When people cut spending they do so by cutting purchases on luxuries and durables. Businesses producing luxuries and durables see their income fall, and lay off thousands of workers. If the fall in paper wealth is large (10+%) mass unemployment will result.

Thus the causation is burst bubbles destroy paper wealth (ie cause a purely nominal change to balance sheets). Reduced paper wealth causes a rise in the demand for money ( ie velocity, although I hate the term velocity). A rise in the demand for money causes deflation. Due to frictional effects - the non-neutrality of reduced spending, sticky debt contracts and sticky wages - deflation causes unemployment and

The government can stop the deflation and the fall in real output by meeting an increase in demand for money with an increase in the supply of government paper.

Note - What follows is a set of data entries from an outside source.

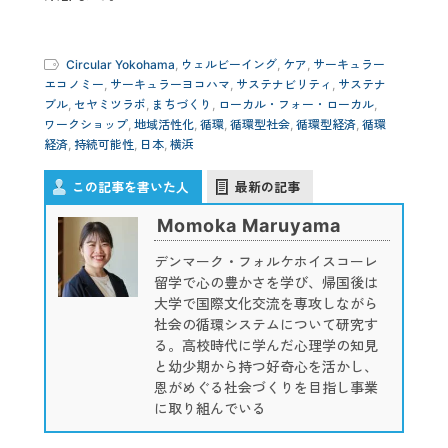
Circular Yokohama
,
ウェルビーイング
,
ケア
,
サーキュラー
エコノミー
,
サーキュラーヨコハマ
,
サステナビリティ
,
サステナ
ブル
,
セヤミツラボ
,
まちづくり
,
ローカル・フォー・ローカル
,
ワークショップ
,
地域活性化
,
循環
,
循環型社会
,
循環型経済
,
循環
経済
,
持続可能性
,
日本
,
横浜
この記事を書いた人
最新の記事
Momoka Maruyama
デンマーク・フォルケホイスコーレ
留学で心の豊かさを学び、帰国後は
大学で国際文化交流を専攻しながら
社会の循環システムについて研究す
る。高校時代に学んだ心理学の知見
と幼少期から持つ好奇心を活かし、
恩がめぐる社会づくりを目指し事業
に取り組んでいる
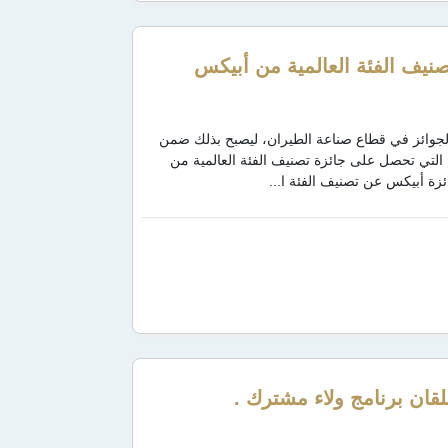
صنيف الفئة العالمية من أبيكس
ى الجوائز في قطاع صناعة الطيران، ليصبح بذلك ضمن
ستوى العالم التي تحصل على جائزة تصنيف الفئة العالمية من
ة أبيكس عن تصنيف الفئة ا...
قان برنامج ولاء مشترك .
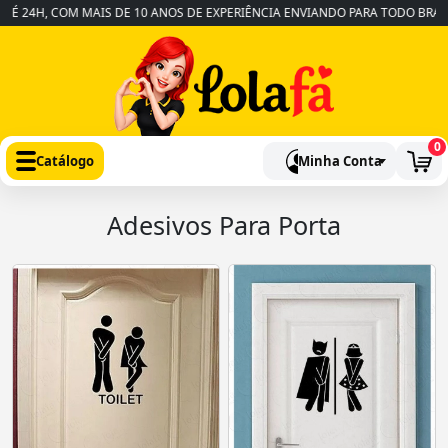
24H, COM MAIS DE 10 ANOS DE EXPERIÊNCIA ENVIANDO PARA TODO BRASIL
0
Catálogo
Minha Conta
Adesivos Para Porta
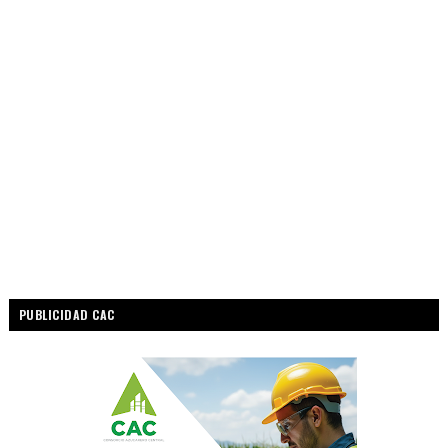
PUBLICIDAD CAC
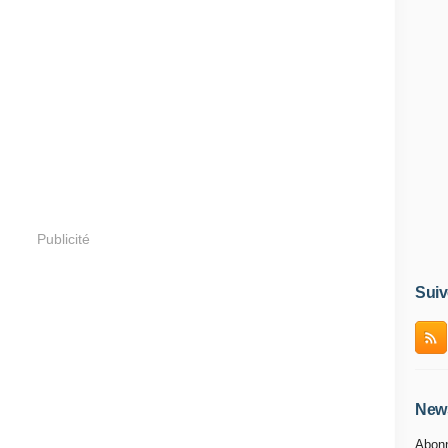
Publicité
Suiv
News
Abonn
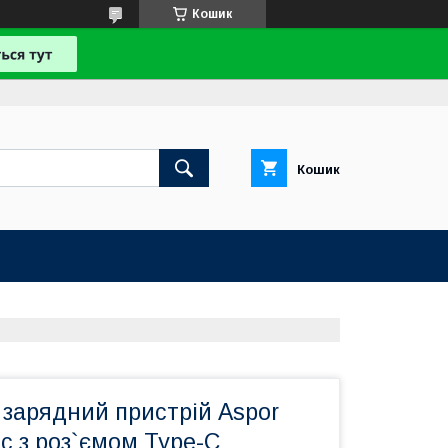
Кошик
Кошик
 зарядний пристрій Aspor
c з роз`ємом Type-C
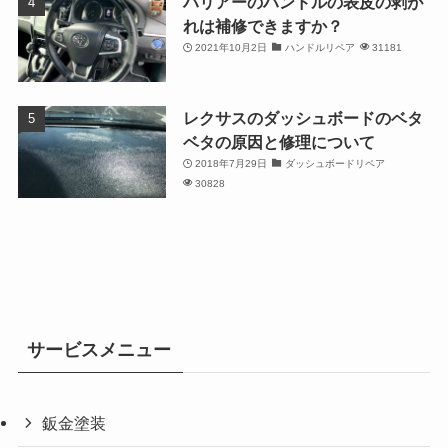
ハリアーのハンドルの表皮の剥が
れは補修できますか？
2021年10月2日
ハンドルリペア
31181
レクサスのダッシュボードのベタ
ベタの原因と修理について
2018年7月29日
ダッシュボードリペア
30828
サービスメニュー
鈑金塗装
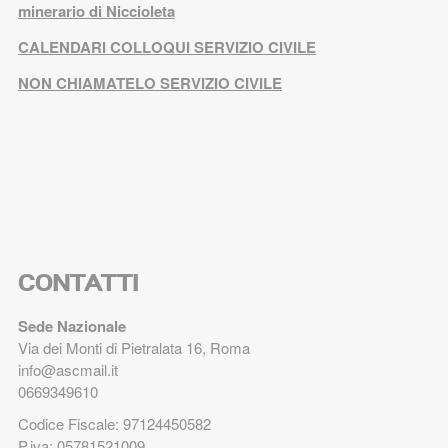
minerario di Niccioleta
CALENDARI COLLOQUI SERVIZIO CIVILE
NON CHIAMATELO SERVIZIO CIVILE
CONTATTI
Sede Nazionale
Via dei Monti di Pietralata 16, Roma
info@ascmail.it
0669349610
Codice Fiscale: 97124450582
P.iva: 05781521009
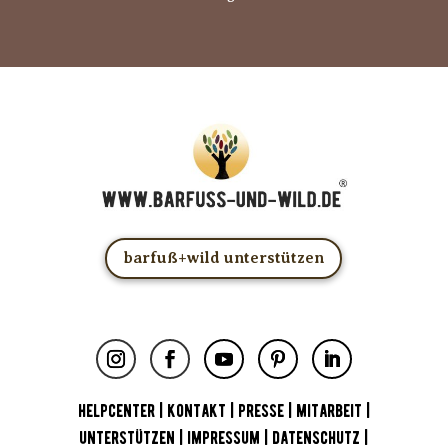
barfuß+wild unterstützen
HELPCENTER
|
KONTAKT
|
PRESSE
|
MITARBEIT
|
UNTERSTÜTZEN
|
IMPRESSUM
|
DATENSCHUTZ
|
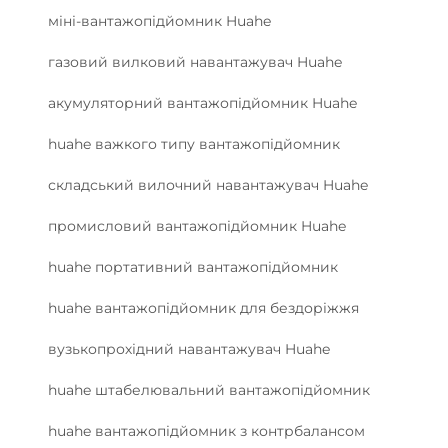
міні-вантажопідйомник Huahe
газовий вилковий навантажувач Huahe
акумуляторний вантажопідйомник Huahe
huahe важкого типу вантажопідйомник
складський вилочний навантажувач Huahe
промисловий вантажопідйомник Huahe
huahe портативний вантажопідйомник
huahe вантажопідйомник для бездоріжжя
вузькопрохідний навантажувач Huahe
huahe штабелювальний вантажопідйомник
huahe вантажопідйомник з контрбалансом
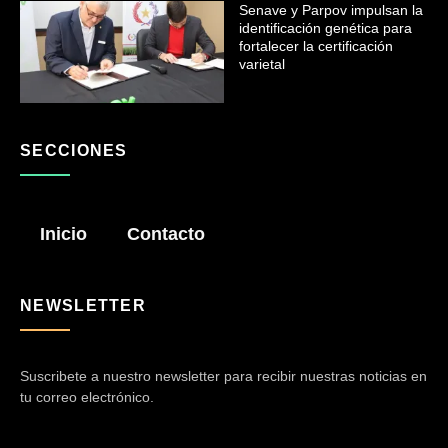
Senave y Parpov impulsan la
identificación genética para
fortalecer la certificación
varietal
SECCIONES
Inicio
Contacto
NEWSLETTER
Suscribete a nuestro newsletter para recibir nuestras noticias en
tu correo electrónico.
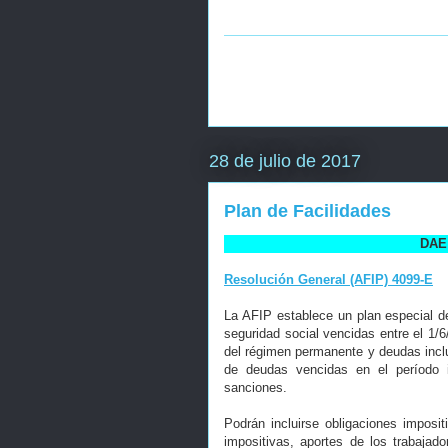
28 de julio de 2017
Plan de Facilidades
DAE 
Resolución General (AFIP) 4099-E
La AFIP establece un plan especial d
seguridad social vencidas entre el 1/6
del régimen permanente y deudas incl
de deudas vencidas en el período i
sanciones.
Podrán incluirse obligaciones imposi
impositivas, aportes de los trabajad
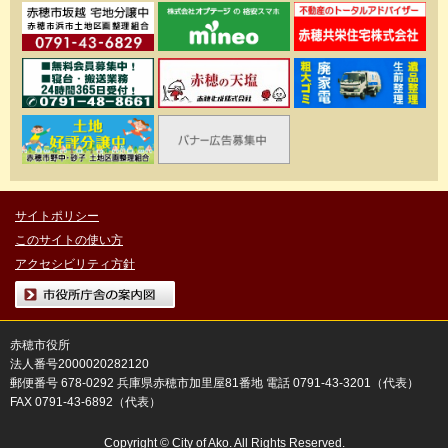
サイトポリシー
このサイトの使い方
アクセシビリティ方針
市役所庁舎の案内図
赤穂市役所
法人番号2000020282120
郵便番号 678-0292 兵庫県赤穂市加里屋81番地 電話 0791-43-3201（代表）
FAX 0791-43-6892（代表）
Copyright © City of Ako. All Rights Reserved.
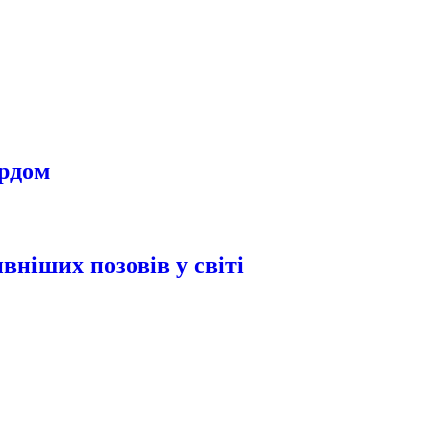
урдом
вніших позовів у світі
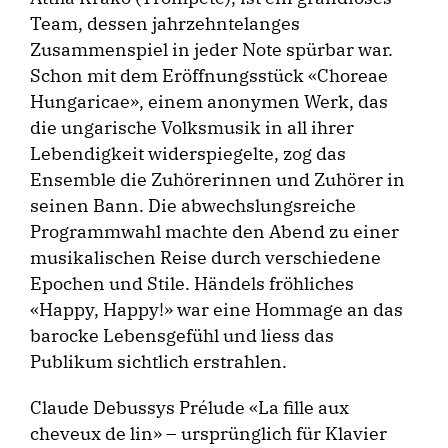
Team, dessen jahrzehntelanges
Zusammenspiel in jeder Note spürbar war.
Schon mit dem Eröffnungsstück «Choreae
Hungaricae», einem anonymen Werk, das
die ungarische Volksmusik in all ihrer
Lebendigkeit widerspiegelte, zog das
Ensemble die Zuhörerinnen und Zu­hörer in
seinen Bann. Die abwechslungsreiche
Programmwahl machte den Abend zu einer
musikalischen Reise durch verschiedene
Epochen und Stile. Händels fröhliches
«Happy, Happy!» war eine Hommage an das
barocke Lebensgefühl und liess das
Publikum sichtlich erstrahlen.
Claude Debussys Prélude «La fille aux
cheveux de lin» – ursprünglich für Klavier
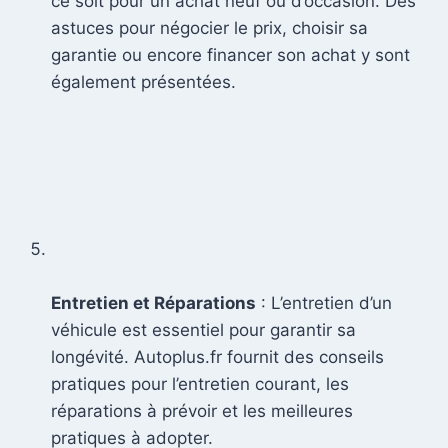
ce soit pour un achat neuf ou d’occasion. Des
astuces pour négocier le prix, choisir sa
garantie ou encore financer son achat y sont
également présentées.
Entretien et Réparations
: L’entretien d’un
véhicule est essentiel pour garantir sa
longévité. Autoplus.fr fournit des conseils
pratiques pour l’entretien courant, les
réparations à prévoir et les meilleures
pratiques à adopter.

The automatic stabilizers do this as tax revenues fall and spending rises to pay unemployment. But this is the worst way to restore the economy as it is slow and requires people to lose their job first.

The government could stop the recession instantly by initiating a policy of balance sheet repair. The easiest way to do this would be to simply take all outstanding currency and bonds ( bank accounts, CD’s, treasuries, investment grade bonds) , multiply the face value by 20%, and print enough currency to back the new higher values. The policy is clean, quick, and would avoid the unemployment altogether. Another slightly slower method of balance sheet repair is to declare a tax holiday and print money to fund government operations.

Winterspeak-

I don't see why fixed nominal debt contracts would cause unemployment. They would cause bankruptcy, but bankruptcy does not necessarily produce unemployment. As long as the business makes an operating profit, bankruptcy just results in wiping out the existing equity holders and converting the debt holders to equity holders. Conversely, if a business is making an operating loss, it will lay off workers regardless of its debt position.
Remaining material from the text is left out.